Malware disguised as a Netflix app lurking on the Google Play store has been spreading through WhatsApp messages.
According to researchers, malware masquerading as an app called, ‘FlixOnline’, which advertised via WhatsApp messages promising, ‘2 Months of Netflix Premium Free Anywhere in the World for 60 days,’ – but once installed, the malware sets about stealing data and credentials.
The malware was designed to listen for incoming WhatsApp messages and automatically respond to any that the victims receive, with the content of the response crafted by the cyber criminals. The responses attempt to lure others with the offer of a free Netflix service, and contain links to a spoofed version of the streaming service’s website that phishes for credentials and credit card information.

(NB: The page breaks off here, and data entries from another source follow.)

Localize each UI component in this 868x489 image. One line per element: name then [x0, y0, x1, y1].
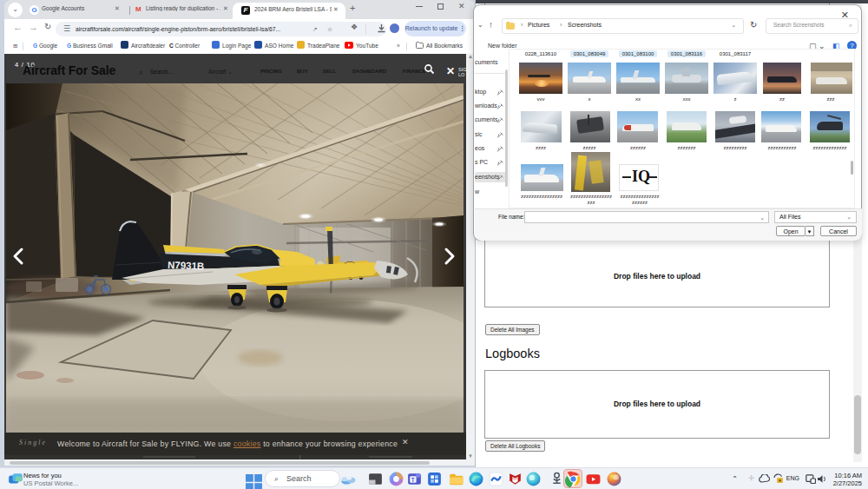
svg-text:T: T	[411, 477, 415, 483]
svg-text:N7931B: N7931B	[168, 260, 205, 271]
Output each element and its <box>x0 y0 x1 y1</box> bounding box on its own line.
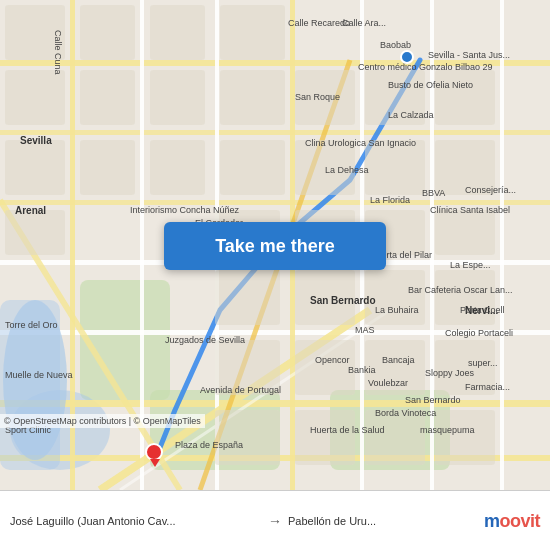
attribution: © OpenStreetMap contributors | © OpenMap… <box>0 414 205 428</box>
end-marker <box>145 443 165 467</box>
route-arrow: → <box>268 513 282 529</box>
take-me-there-button[interactable]: Take me there <box>164 222 386 270</box>
bottom-bar: José Laguillo (Juan Antonio Cav... → Pab… <box>0 490 550 550</box>
route-info: José Laguillo (Juan Antonio Cav... → Pab… <box>10 513 540 529</box>
moovit-logo: moovit <box>484 511 540 532</box>
moovit-logo-m: m <box>484 511 500 531</box>
start-marker <box>400 50 414 64</box>
moovit-logo-text: oovit <box>500 511 541 531</box>
red-pin-tail <box>150 459 160 467</box>
route-from: José Laguillo (Juan Antonio Cav... <box>10 515 262 527</box>
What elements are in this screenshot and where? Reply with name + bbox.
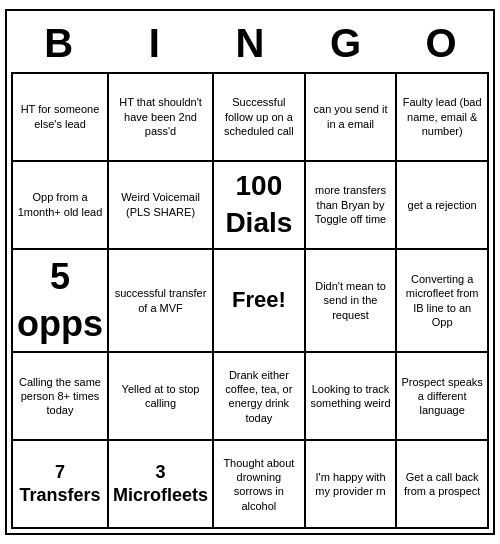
bingo-cell-19[interactable]: Prospect speaks a different language	[397, 353, 489, 441]
bingo-cell-16[interactable]: Yelled at to stop calling	[109, 353, 214, 441]
bingo-cell-22[interactable]: Thought about drowning sorrows in alcoho…	[214, 441, 306, 529]
bingo-cell-14[interactable]: Converting a microfleet from IB line to …	[397, 250, 489, 354]
bingo-cell-13[interactable]: Didn't mean to send in the request	[306, 250, 398, 354]
letter-n: N	[206, 21, 294, 66]
bingo-cell-23[interactable]: I'm happy with my provider rn	[306, 441, 398, 529]
bingo-cell-0[interactable]: HT for someone else's lead	[13, 74, 109, 162]
letter-b: B	[15, 21, 103, 66]
bingo-cell-9[interactable]: get a rejection	[397, 162, 489, 250]
letter-g: G	[302, 21, 390, 66]
bingo-cell-7[interactable]: 100 Dials	[214, 162, 306, 250]
bingo-cell-12[interactable]: Free!	[214, 250, 306, 354]
bingo-cell-3[interactable]: can you send it in a email	[306, 74, 398, 162]
bingo-cell-10[interactable]: 5 opps	[13, 250, 109, 354]
bingo-cell-15[interactable]: Calling the same person 8+ times today	[13, 353, 109, 441]
bingo-header: B I N G O	[11, 15, 489, 72]
letter-o: O	[397, 21, 485, 66]
bingo-cell-20[interactable]: 7 Transfers	[13, 441, 109, 529]
bingo-cell-1[interactable]: HT that shouldn't have been 2nd pass'd	[109, 74, 214, 162]
letter-i: I	[110, 21, 198, 66]
bingo-card: B I N G O HT for someone else's leadHT t…	[5, 9, 495, 536]
bingo-cell-6[interactable]: Weird Voicemail (PLS SHARE)	[109, 162, 214, 250]
bingo-cell-21[interactable]: 3 Microfleets	[109, 441, 214, 529]
bingo-cell-8[interactable]: more transfers than Bryan by Toggle off …	[306, 162, 398, 250]
bingo-cell-4[interactable]: Faulty lead (bad name, email & number)	[397, 74, 489, 162]
bingo-grid: HT for someone else's leadHT that should…	[11, 72, 489, 530]
bingo-cell-5[interactable]: Opp from a 1month+ old lead	[13, 162, 109, 250]
bingo-cell-2[interactable]: Successful follow up on a scheduled call	[214, 74, 306, 162]
bingo-cell-17[interactable]: Drank either coffee, tea, or energy drin…	[214, 353, 306, 441]
bingo-cell-24[interactable]: Get a call back from a prospect	[397, 441, 489, 529]
bingo-cell-11[interactable]: successful transfer of a MVF	[109, 250, 214, 354]
bingo-cell-18[interactable]: Looking to track something weird	[306, 353, 398, 441]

Researchers said: “The app turned out to be a fake service that claims to allow users to view Netflix content from around the world on their mobile devices. However, instead of allowing the mobile user to view Netflix content, the application monitors a user’s WhatsApp notifications, sending automatic replies to a user’s incoming messages using content that it receives from a remote server.”
Over the course of the two months that the app was live on Google Play, the malware racked up 500 victims. Despite the app having been removed by Google, the malware family is likely here to stay and may return hidden in a different app, according to researchers. The malware was also able to self-propagate, sending messages to users’ WhatsApp contacts and groups with links to the fake app. So, although the app cannot reach any new victims, it might be that the 500 already impacted could be sharing the malware inadvertently.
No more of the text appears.